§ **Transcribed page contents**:
== Segment start ==

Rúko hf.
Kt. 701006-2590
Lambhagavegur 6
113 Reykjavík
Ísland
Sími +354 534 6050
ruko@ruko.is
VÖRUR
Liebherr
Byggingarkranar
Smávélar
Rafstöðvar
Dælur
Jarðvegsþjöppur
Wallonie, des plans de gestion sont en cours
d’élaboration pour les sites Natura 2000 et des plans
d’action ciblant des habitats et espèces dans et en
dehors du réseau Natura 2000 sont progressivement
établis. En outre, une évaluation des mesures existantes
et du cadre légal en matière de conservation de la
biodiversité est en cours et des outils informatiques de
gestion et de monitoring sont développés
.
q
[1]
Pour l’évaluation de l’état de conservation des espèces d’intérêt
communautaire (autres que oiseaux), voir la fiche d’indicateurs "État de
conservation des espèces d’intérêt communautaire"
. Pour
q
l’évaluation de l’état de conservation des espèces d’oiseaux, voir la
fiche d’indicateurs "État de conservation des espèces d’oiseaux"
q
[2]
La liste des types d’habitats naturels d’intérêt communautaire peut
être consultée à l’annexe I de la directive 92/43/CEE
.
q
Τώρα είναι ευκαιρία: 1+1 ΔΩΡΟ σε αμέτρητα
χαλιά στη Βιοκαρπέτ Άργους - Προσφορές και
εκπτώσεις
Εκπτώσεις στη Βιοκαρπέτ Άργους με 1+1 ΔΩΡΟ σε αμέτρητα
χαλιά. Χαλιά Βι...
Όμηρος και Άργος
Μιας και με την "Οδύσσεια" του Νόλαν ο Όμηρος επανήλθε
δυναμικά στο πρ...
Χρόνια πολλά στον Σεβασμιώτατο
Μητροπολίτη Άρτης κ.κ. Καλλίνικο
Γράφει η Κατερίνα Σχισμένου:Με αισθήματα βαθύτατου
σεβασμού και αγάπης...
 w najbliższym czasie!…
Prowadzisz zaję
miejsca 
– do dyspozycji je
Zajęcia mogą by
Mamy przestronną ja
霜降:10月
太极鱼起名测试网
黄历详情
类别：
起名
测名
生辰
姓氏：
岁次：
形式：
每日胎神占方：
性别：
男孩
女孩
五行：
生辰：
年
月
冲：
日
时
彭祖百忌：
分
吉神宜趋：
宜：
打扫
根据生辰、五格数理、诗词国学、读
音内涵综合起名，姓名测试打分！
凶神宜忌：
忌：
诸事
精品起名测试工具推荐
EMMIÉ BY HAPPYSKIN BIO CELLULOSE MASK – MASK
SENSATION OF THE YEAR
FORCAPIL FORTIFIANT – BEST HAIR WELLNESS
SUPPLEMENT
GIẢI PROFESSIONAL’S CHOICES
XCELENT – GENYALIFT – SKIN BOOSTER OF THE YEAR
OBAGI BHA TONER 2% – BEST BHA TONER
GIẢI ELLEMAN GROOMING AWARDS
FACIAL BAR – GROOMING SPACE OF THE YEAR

== Segment end ==
== Segment start ==

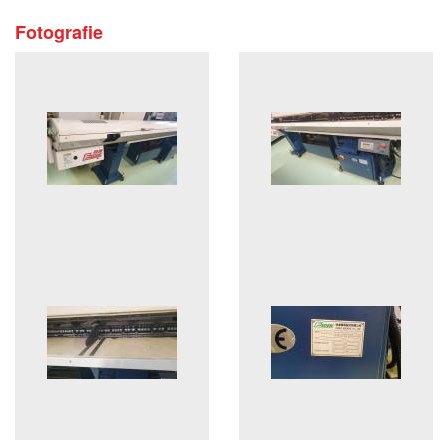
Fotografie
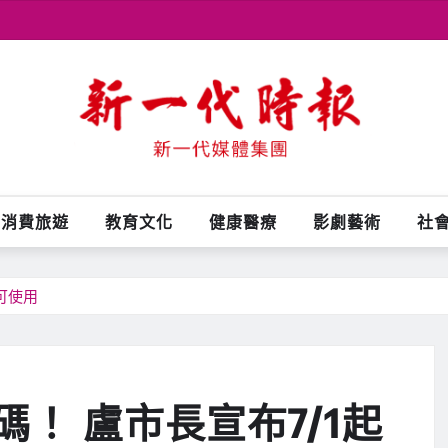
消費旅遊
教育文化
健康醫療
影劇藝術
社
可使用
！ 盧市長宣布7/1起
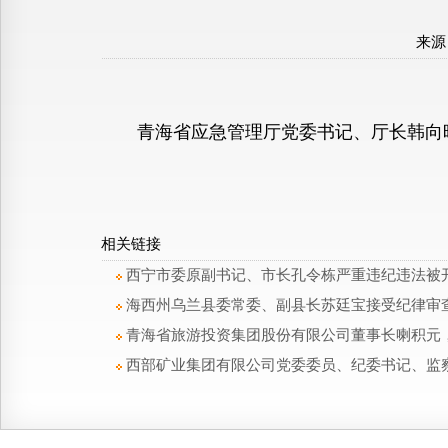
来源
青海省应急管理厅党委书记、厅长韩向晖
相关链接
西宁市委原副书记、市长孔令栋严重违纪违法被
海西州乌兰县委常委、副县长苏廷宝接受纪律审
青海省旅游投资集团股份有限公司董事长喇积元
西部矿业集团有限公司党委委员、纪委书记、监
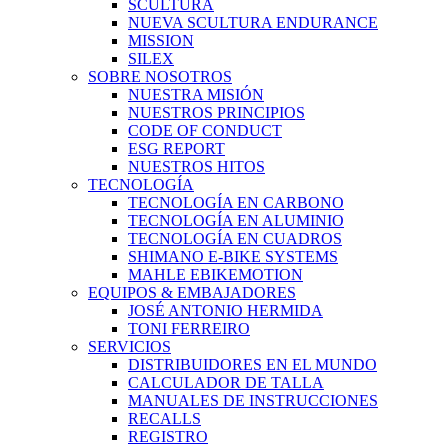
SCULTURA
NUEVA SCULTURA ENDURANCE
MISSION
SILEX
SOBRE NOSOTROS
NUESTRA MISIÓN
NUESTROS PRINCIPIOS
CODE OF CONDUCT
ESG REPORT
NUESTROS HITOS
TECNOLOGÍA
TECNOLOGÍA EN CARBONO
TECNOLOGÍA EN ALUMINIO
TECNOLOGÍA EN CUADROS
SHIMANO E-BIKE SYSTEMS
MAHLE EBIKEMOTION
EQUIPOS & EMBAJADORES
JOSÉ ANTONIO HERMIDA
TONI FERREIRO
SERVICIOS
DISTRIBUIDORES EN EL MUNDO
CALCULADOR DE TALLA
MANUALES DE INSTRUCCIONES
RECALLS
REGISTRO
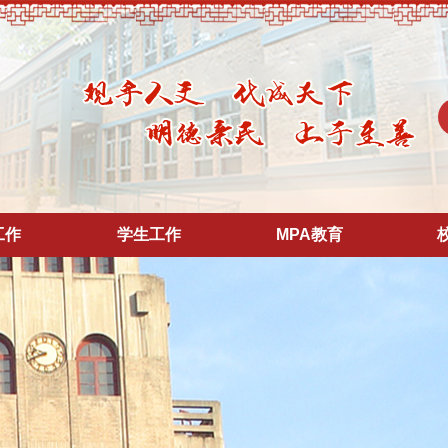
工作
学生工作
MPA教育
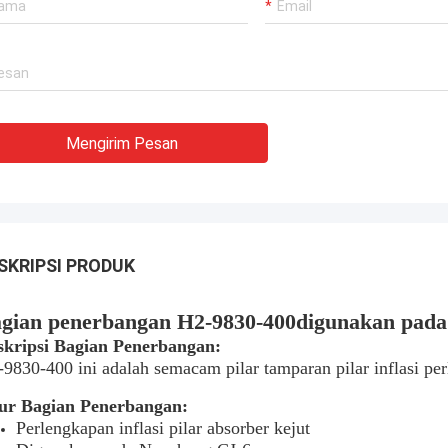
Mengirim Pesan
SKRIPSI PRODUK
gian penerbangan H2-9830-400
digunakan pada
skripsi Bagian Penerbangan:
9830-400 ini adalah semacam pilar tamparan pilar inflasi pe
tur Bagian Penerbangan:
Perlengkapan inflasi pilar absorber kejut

== Segment end ==

§ **Directions**:
Whenever the string "cours" shows up in a line of the entries, copy that line.

§ **Task answer**:
Wallonie, des plans de gestion sont en cours
biodiversité est en cours et des outils informatiques de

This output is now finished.